Get Over It!
Fear? Feh. I do not bow. The Madwagon is MINE!
Bicycle Trials
I woke up this morning with a plan: trade in the bad-luck bike for a spiffy new retro rocket with a killer paint job and fenders. I was going to get the
Madwagon Lovejoy!
See, I used to love riding my bike. Ever since I was a wee nipper with training wheels, I liked the feeling of freedom I felt. It was my earth-bound way of flying.
With work and living and getting on to other things, I gradually gave up my regular rides. When health issues began to crop up and exercise seemed the only way to go, I thought I'd go back to what I used to love so much. So I bought a bicycle online and had it shipped to my home. All I had to do was take the package to a shop and have them complete the assembly. This is the day I decided that this bike was my bad luck.
I was my birthday, and as I prepared for a long weekend out of town with my new bike in tow, I rushed about taking care of things like getting the car serviced, etc. Last stop was to be the bike shop. Trouble is, I was in such a hurry (and both arms were full of a 40 pound bicycle and tires) that I failed to notice the curb I was stepping off of was in reality a loading dock. I went down sideways, then backwards onto the pavement with the bike landing right on top of my legs.
I had broken my ankle in two places, as it turned out. There would be no bicycle trip for me.
Ever since that day 3 years ago, I've been downright skittish about riding, always feeling off-balance and uncomfortable. Only took the bike out once or twice since so I decided that I may as well get rid of it. Find something that was step-through (girl's bike) that was sized more appropriately for me. Then, I'd ride again.
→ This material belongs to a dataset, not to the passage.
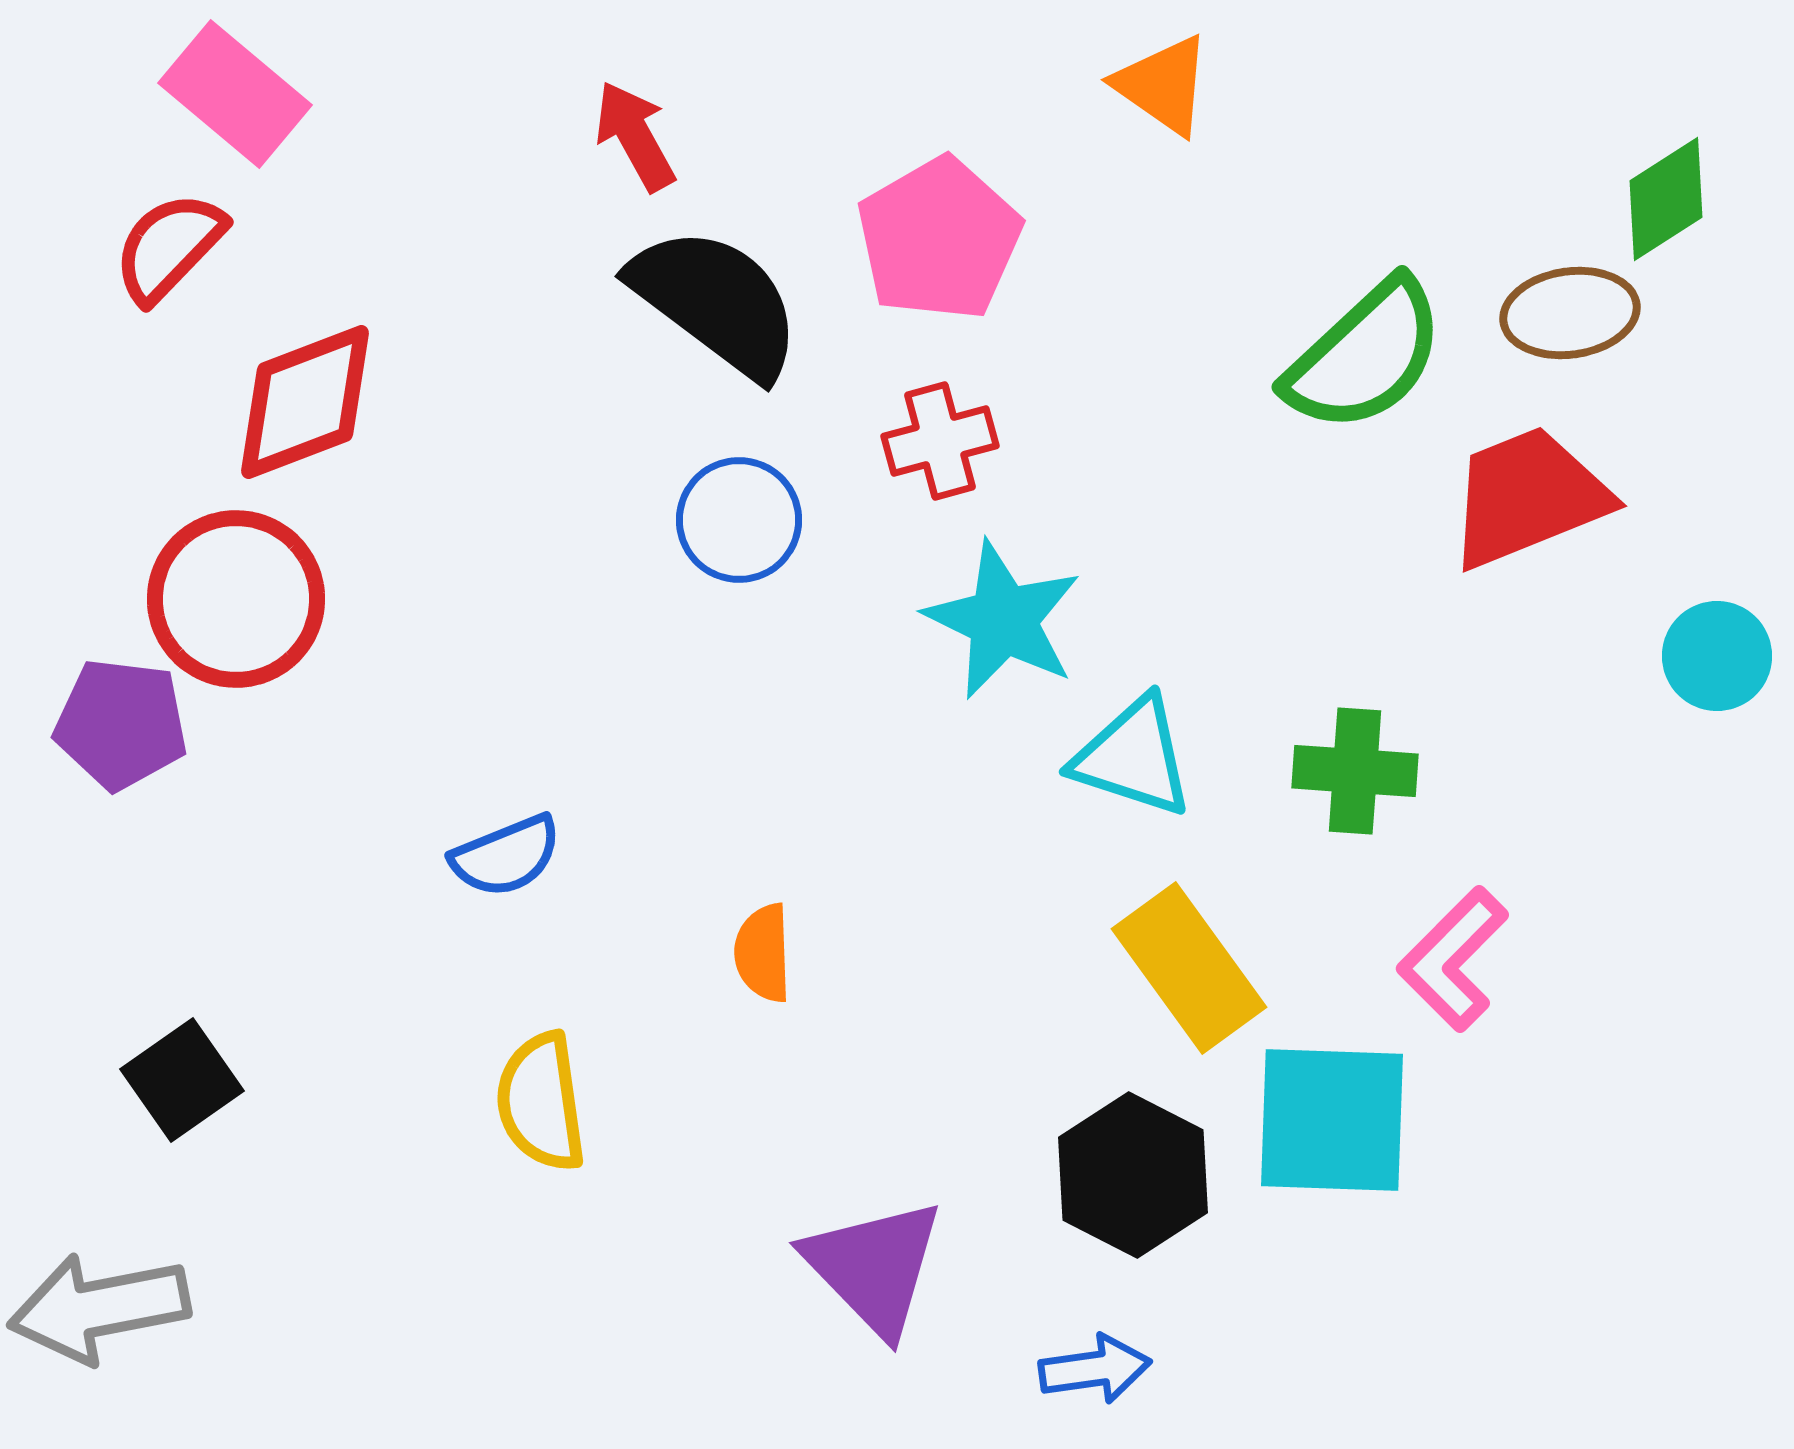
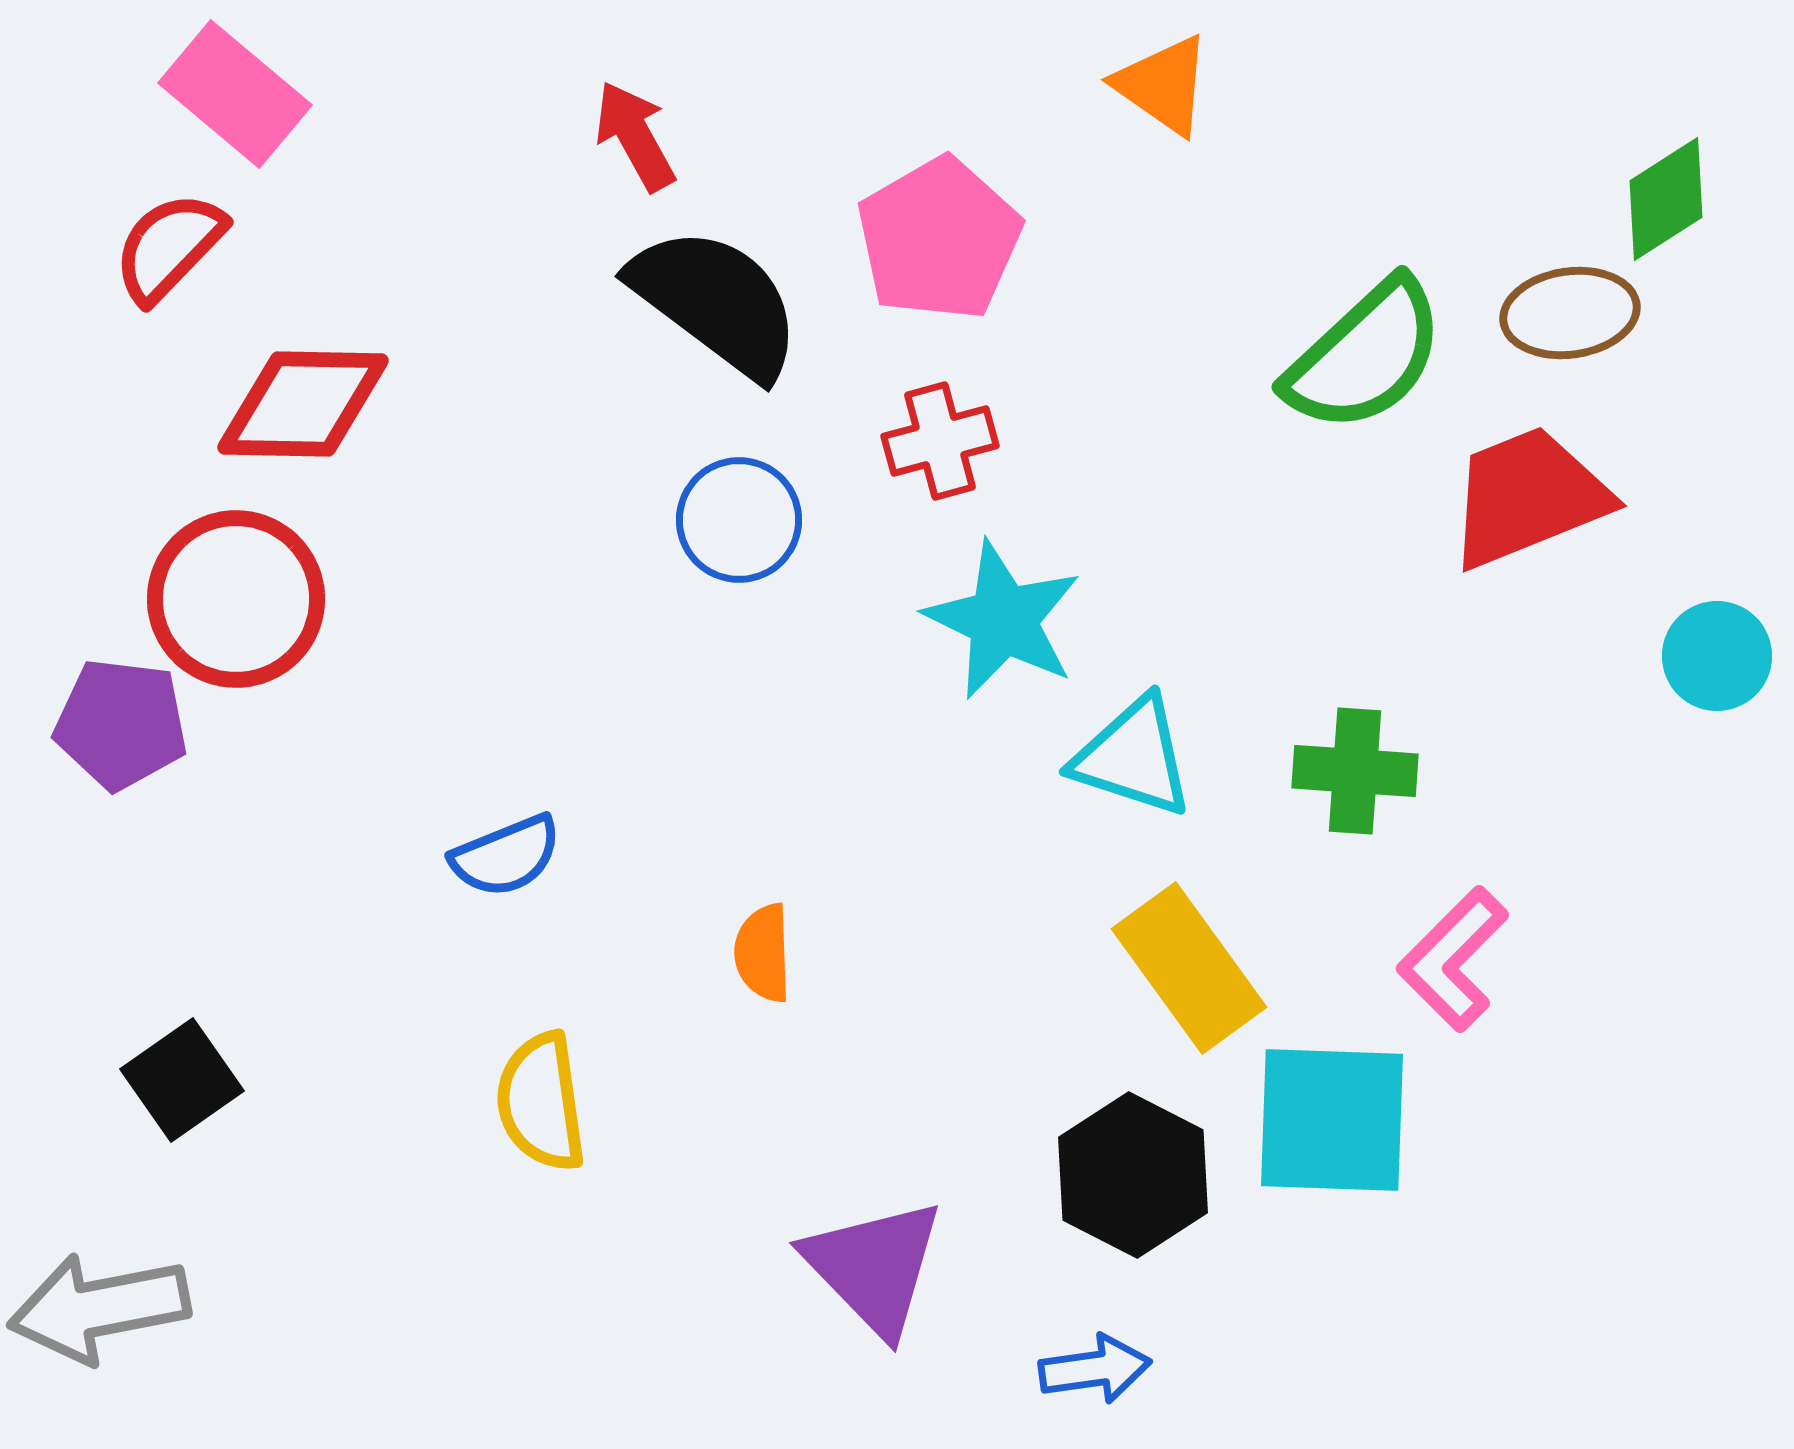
red diamond: moved 2 px left, 2 px down; rotated 22 degrees clockwise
Today was to be that day.
I was in for a shock as I tried bike after bike (fat tire ladies bike, recumbent, tandem). Good Lord, the shop owner was patient with me. Nothing was right. All this time what I thought of as simply a bad bicycle choice had become an over-arching fear of being on ANY bike. He even held the bikes for me as I tried to find my balance and shed the fear of taking both feet off the ground. I could not trust the pedals. I did not trust myself.
So, with sweat pouring and hands shaking, I left the shop, my bad-luck bike and my dream of a new Madwagon beginning. At least for today.
I can't let fear win for long. I'll be back!
In Need Of A Pick-Me-Up
I need to get my lens of life readjusted.
All I see is the guy picking his nose, digging in his ear, with his fly wide open. All I see is the dirty, bearded guy moving in slow motion who couldn't decide if he should stand up or sit down. When he did sit (perch, really) he fell out of the seat with a thud toward the front door.
Beauty and hope. That's what I need.
If you can get your spine readjusted and your glasses readjusted, why not your outlook? I'm open to suggestions here.